243: ¿Quién es ese hombre?
Frustrada por no encontrar nada, Elaine volvió a su fiesta e inmediatamente comenzó a irradiar energía positiva para ocultar su búsqueda fallida.
«¿Adónde podría haberse ido?
El Rey Sigismund siempre tiene un propósito para lo que hace.
No habría huido por un simple capricho».
Elaine cerró los ojos y tomó un respiro profundo.
«He hecho todo lo que pude.
Solo disfruta de tu fiesta y confía en que tus guardias hagan su trabajo.
Aunque me vendría bien un poco de aire fresco».
Antes de que la notaran, Elaine tomó una copa de vino del bar y se dirigió afuera hacia el balcón.
Estaba a punto de doblar una pequeña esquina que estaba apartada del resto de la vista del balcón, pero entonces escuchó un par de voces riendo.
Una no la identificó, pero la otra la conocía demasiado bien.
Asomándose en la esquina para investigar por qué el hombre que estaba buscando se escondía en el balcón, soltó un pequeño jadeo cuando se dio cuenta con quién estaba hablando Sigismund.
«¿Por qué él?
¿Por qué ahora?
¿Habrá realmente una conspiración que Eleni no detectó?».
Esconderse donde estaba no le daría respuestas, así que decidió acercarse a investigar, después de todo era su fiesta, podía ir donde quisiera.
Mientras se acercaba, escuchó parte de la historia de Sigismund.
—Así que le corté su fea cabeza con mi buen viejo Portador de la Muerte, y en un fluido movimiento, lancé la cabeza de su comandante directamente al segundo al mando de los Drakoshi.
Digamos que hablar de una retirada masiva de su parte es quedarse corto.
¡Jajajaja!
¿Gazik el Invicto?
Sí, claro.
¡Jajaja!
—¿Estoy interrumpiendo algo importante, buenos señores?
—dijo Elaine habiendo podido acercarse sigilosamente al humano más poderoso de Spartari.
Sigismund se dio la vuelta y su rostro decayó al ver a Elaine.
—Ay, mierda.
Quiero decir, no, nada importante Elaine.
Apolo y yo compartíamos algunas historias sobre nuestras respectivas espadas.
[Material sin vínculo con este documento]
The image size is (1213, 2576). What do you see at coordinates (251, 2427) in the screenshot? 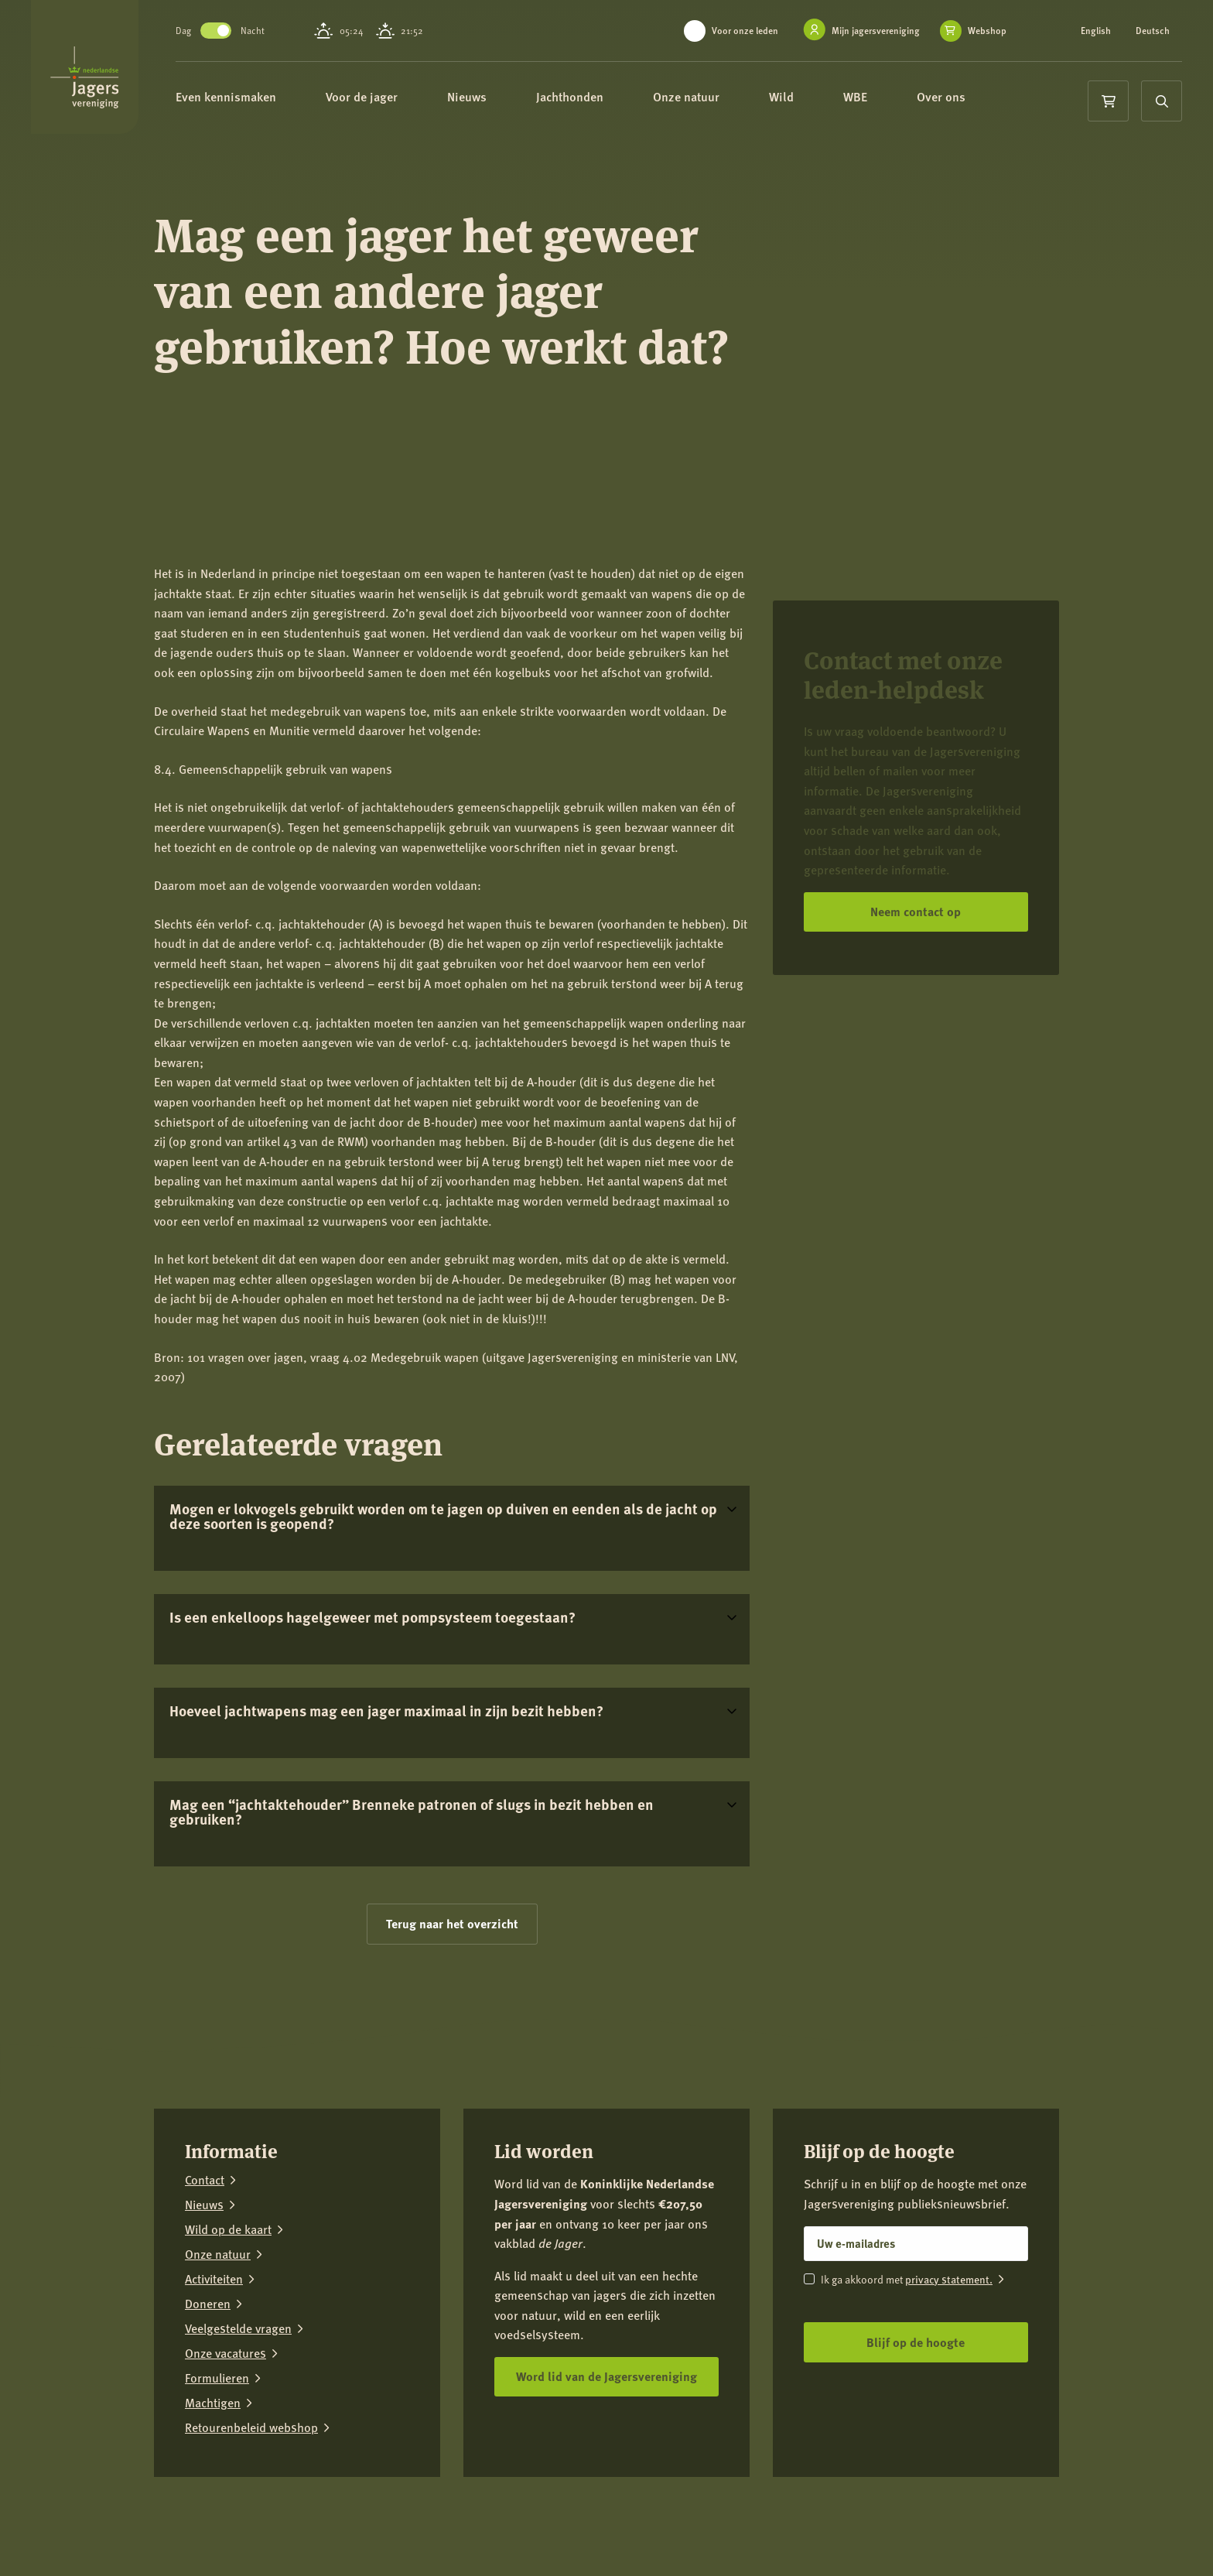
I see `Retourenbeleid webshop` at bounding box center [251, 2427].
Déjame decirte, él tiene una espada impresionante allí, y para su edad, ciertamente sabe cómo usarla.
Elaine mostró una sonrisa y levantó una ceja.
—Oh, ¿comparando espadas, verdad?
Qué varonil.
Ahora entren y disfruten de la fiesta antes de que les patee el trasero por escabullirse como lo hicieron.
Sigismund miró fijamente a la actual Reina civil por un momento como buscando una debilidad.
Sin embargo, Elaine se mantuvo firme y continuó mirando a Sigismund como una madre regañando a su hijo.
—Pfft, está bien, tienes suerte de que mis medicamentos hayan hecho efecto o no estaría aguantando esta mierda.
Vamos Jocasta.
Oh y Apolo, un placer conocerte —dijo Sigismund antes de entrar.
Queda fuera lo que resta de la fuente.